(Stored entries)
-- -- --
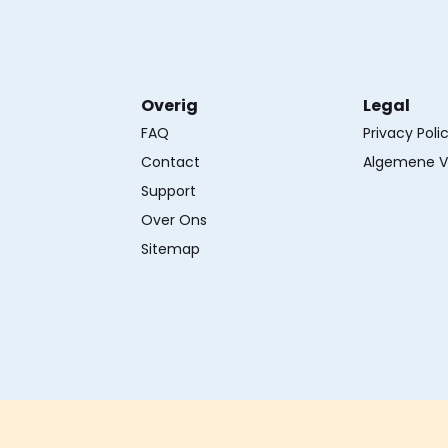
Overig
Legal
FAQ
Privacy Poli
Contact
Algemene V
Support
Over Ons
Sitemap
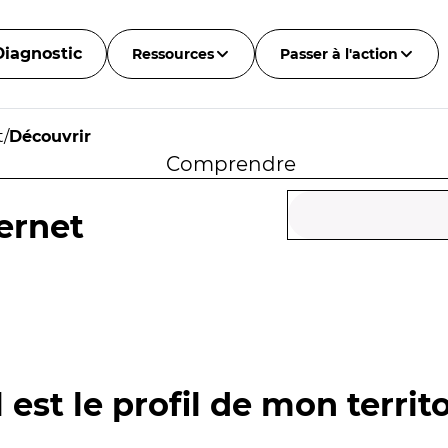
Diagnostic
Ressources
Passer à l'action
t
/
Découvrir
Comprendre
ernet
 est le profil de mon territo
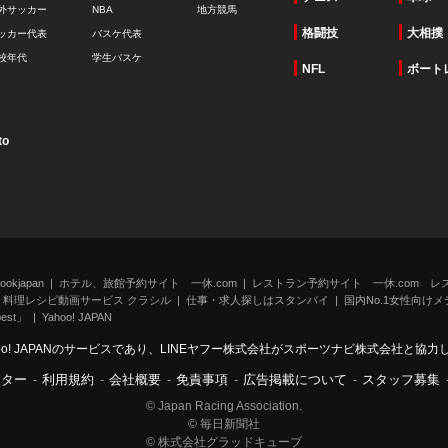
外サッカー
NBA
地方競馬
格闘技
大相撲
ッカー代表
バスケ代表
校年代
学生バスケ
NFL
ボート
to
kjapan
ホテル、旅館予約サイト 一休.com
レストラン予約サイト 一休.com レ
料理レシピ動画サービス クラシル
仕事・求人探しはスタンバイ
国内No.1女性向けメデ
st」
Yahoo! JAPAN
oo! JAPANのサービスであり、LINEヤフー株式会社がスポーツナビ株式会社と協
ンター
-
利用規約
-
会社概要
-
免責事項
-
広告掲載について
-
スタッフ募集
© Japan Racing Association.
© 毎日新聞社
© 株式会社グラッドキューブ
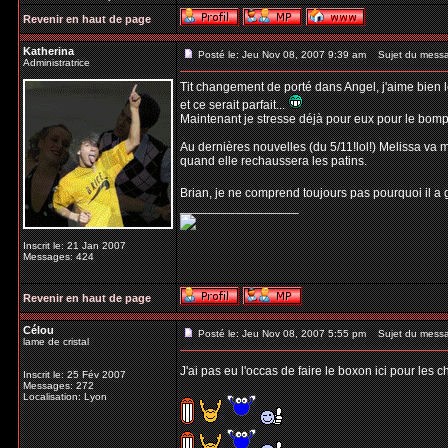
Revenir en haut de page
Katherina
Posté le: Jeu Nov 08, 2007 9:39 am
Sujet du mess
Administratrice
Tit changement de porté dans Angel, j'aime bien l
et ce serait parfait...
Maintenant je stresse déjà pour eux pour le bompard
Au dernières nouvelles (du 5/11!lol!) Melissa va m
quand elle rechaussera les patins.
Brian, je ne comprend toujours pas pourquoi il a g
_________________
Inscrit le: 21 Jan 2007
Messages: 424
Revenir en haut de page
Célou
Posté le: Jeu Nov 08, 2007 5:55 pm
Sujet du mess
lame de cristal
J'ai pas eu l'occas de faire le boxon ici pour les 
Inscrit le: 25 Fév 2007
Messages: 272
Localisation: Lyon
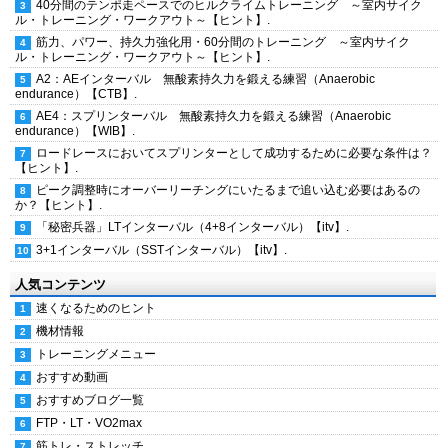
40分間のテンポ走ペースでのヒルクライムトレーニング ～室内サイク
ル・トレーニング・ワークアウト～【ヒント】.
筋力、パワー、持久力強化用・60分間のトレーニング ～室内サイク
ル・トレーニング・ワークアウト～【ヒント】.
A2：AEインターバル 無酸素持久力を鍛える練習（Anaerobic
endurance）【CTB】.
AE4：スプリンターバル 無酸素持久力を鍛える練習（Anaerobic
endurance）【WIB】.
ロードレースにおいてスプリンターとして成功するために必要な条件は？
【ヒント】.
ピーク調整時にオーバーリーチングにいたるまで追い込む必要はあるの
か？【ヒント】.
「秘密兵器」LTインターバル（4+8インターバル）【itv】.
3+1インターバル（SSTインターバル）【itv】.
人気コンテンツ
速くなるためのヒント
機材情報
トレーニングメニュー
おすすめ動画
おすすめブログ一覧
FTP・LT・VO2max
筋トレ・ストレッチ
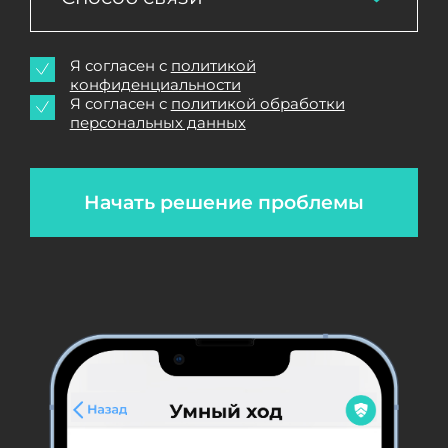
Я согласен с
политикой
конфиденциальности
Я согласен с
политикой обработки
персональных данных
Начать решение проблемы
-- -- --
**About this task:** From the line containing "Posté le: Jeu Nov 08, 2007 5:55 pm" down to the last line of the data above, transcribe exactly those lines and no others; omit the pictures.

**Response box:**
Posté le: Jeu Nov 08, 2007 5:55 pm
Sujet du mess
lame de cristal
J'ai pas eu l'occas de faire le boxon ici pour les 
Inscrit le: 25 Fév 2007
Messages: 272
Localisation: Lyon
40分間のテンポ走ペースでのヒルクライムトレーニング ～室内サイク
ル・トレーニング・ワークアウト～【ヒント】.
筋力、パワー、持久力強化用・60分間のトレーニング ～室内サイク
ル・トレーニング・ワークアウト～【ヒント】.
A2：AEインターバル 無酸素持久力を鍛える練習（Anaerobic
endurance）【CTB】.
AE4：スプリンターバル 無酸素持久力を鍛える練習（Anaerobic
endurance）【WIB】.
ロードレースにおいてスプリンターとして成功するために必要な条件は？
【ヒント】.
ピーク調整時にオーバーリーチングにいたるまで追い込む必要はあるの
か？【ヒント】.
「秘密兵器」LTインターバル（4+8インターバル）【itv】.
3+1インターバル（SSTインターバル）【itv】.
人気コンテンツ
速くなるためのヒント
機材情報
トレーニングメニュー
おすすめ動画
おすすめブログ一覧
FTP・LT・VO2max
筋トレ・ストレッチ
Я согласен с
политикой
конфиденциальности
Я согласен с
политикой обработки
персональных данных
Начать решение проблемы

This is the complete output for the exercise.